I figure that a dinner invitation could be as much of an imposition as a thank-you so I have also avoided that.


----------



## johnnyblazini (Feb 24, 2006)

We are talking bespoke tailors here?

"History will be kind to me for I intend to write it"

Sir Winston Churchill


----------



## patbrady2005 (Oct 4, 2005)

> quote:_Originally posted by johnnyblazini_
> 
> We are talking bespoke tailors here?
> 
> ...


Alterations tailor.

Patrick


----------



## Cantabrigian (Aug 29, 2005)

I was talking about MTM or bespoke.

I've never had an alterations tailor do good enough of a job for me to consider tipping.


----------



## wheredidyougetthathat (Mar 26, 2006)

> quote:
> Alterations tailor.
> 
> Patrick


No tip.

Be friendly and polite, pay him what he asks, talk him up to your friends.

Somebody: "I tell you, he's so well dressed that when he walks down the street people turn around to look at him."
Beau Brummell: "Then he is not well dressed."


----------



## Andy (Aug 25, 2002)

> quote:_Originally posted by Cantabrigian_
> 
> ...I have heard of people giving wine but I know zero about wines so I've never dared. ...


 Cantabrigian:

Not related to the thread, but a bottle of champagne is a nice gift.

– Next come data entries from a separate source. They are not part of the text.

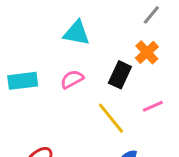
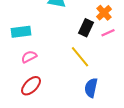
pink semicircle: (72, 79) -> (29, 57), moved
pink line: (153, 106) -> (108, 33), moved

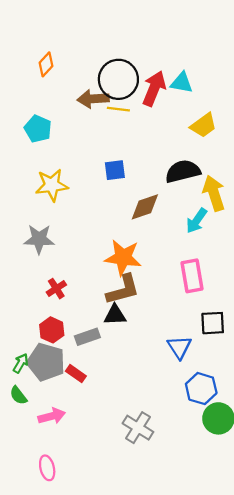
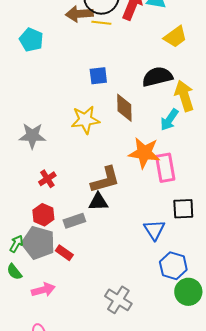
yellow star: (52, 185) -> (85, 120), moved
brown diamond: (145, 207) -> (124, 108), turned -72
orange star: (123, 257) -> (144, 153), moved

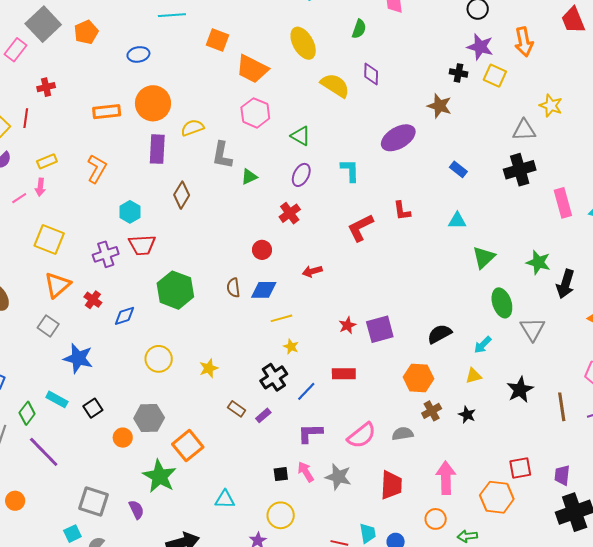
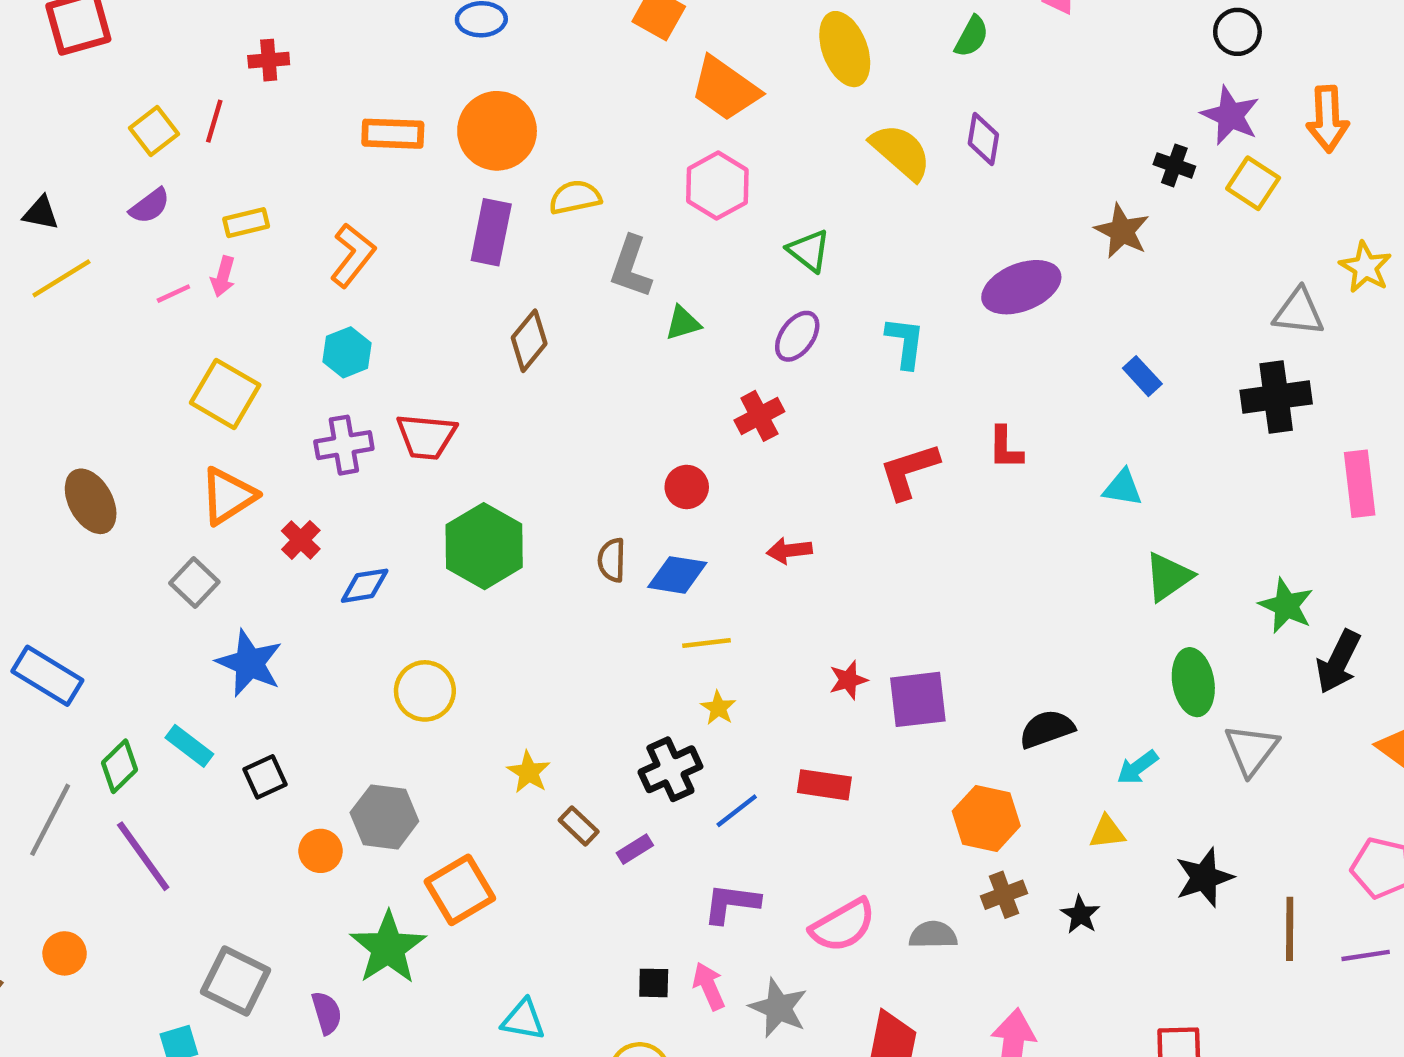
cyan hexagon: (130, 212) -> (347, 352), moved
yellow star: (209, 368) -> (529, 772), moved, turned -30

Even if it's bad; it's fun.

Andy


----------



## Trenditional (Feb 15, 2006)

From my experience you never really know how good the tailoring is until you've had a chance to wear the garment for the whole day. Trying the item on in the tailor's shop and looking in the mirror is good enough to get you out the door, but you never really know how something wears until you've had it on for 8 hours.

With that, if it is your first time to this particular tailor I would say no tip. Pay a fair price for the work done. Then, if the work is quality and or corrections are made with minimal argument go back for additional items. If the tailor appreciates your business and offers a discounted price, then a tip is in order. If the prices are always low, then after the second or third visit some type of "thank you" above what you're charged is appropriate.

I think as a society we've gotten away from "taking care of" those people we do regular business with through the year, as they have gotten away from it also.

_Deny Guilt, Demand Proof and Never Speak Without an Attorney!_​


----------



## WeTommyD (Oct 5, 2005)

I was always told not to tip an owner of an establishment with money. A gift like a bottle of wine is nice but I could only see doing that if I have had a long, frequent and quite personal relationship with the tailor. I think wheredidyougetthathat is right on because the best thing you can do is praise his good work to others.


----------



## Wimsey (Jan 28, 2006)

I don't tip tailors or plumbers or doctors or dentists or lawyers. I do tip waitstaff and barbers and maids. 

Even if I know the person owns the business, I'll still usually tip them if they are doing a job that normally gets a tip - i.e., waiter or barber.

I used to tip baristas at coffee shops - and sometimes I'll still give them the change - but I've stopped doing that as the prevalence of places with tip jars has increased.


----------



## Alexander Kabbaz (Jan 9, 2003)

No tip.

*https://www.CustomShirt1.com

Kabbaz-Kelly & Sons Fine Custom Clothiers
* Bespoke Shirts & Furnishings * Zimmerli Swiss Underwear **
* Alex Begg Cashmere * Pantherella Socks **​


----------



## Romualdo (Oct 18, 2005)

> quote:_Originally posted by Cantabrigian_
> 
> I was talking about MTM or bespoke.
> 
> I've never had an alterations tailor do good enough of a job for me to consider tipping.


[:0]

Trevor L. Furbay
Proprietor

ROMUALDO TAILORING CO.
www.romualdo.com


----------



## Chuck Franke (Aug 8, 2003)

No, tie makers yes, tailors no.

www.carlofranco.com
Handmade Seven Fold Ties


----------



## Tomasso (Aug 17, 2005)

My alterations tailor is on my Christmas list. For the last several years he's been receiving a bottle of Port and he tells me that he prefers it to cash, I know that I would.


----------



## Trenditional (Feb 15, 2006)

> quote:_Originally posted by Tomasso_
> 
> My alterations tailor is on my Christmas list. For the last several years he's been receiving a bottle of Port and he tells me that he prefers it to cash, I know that I would.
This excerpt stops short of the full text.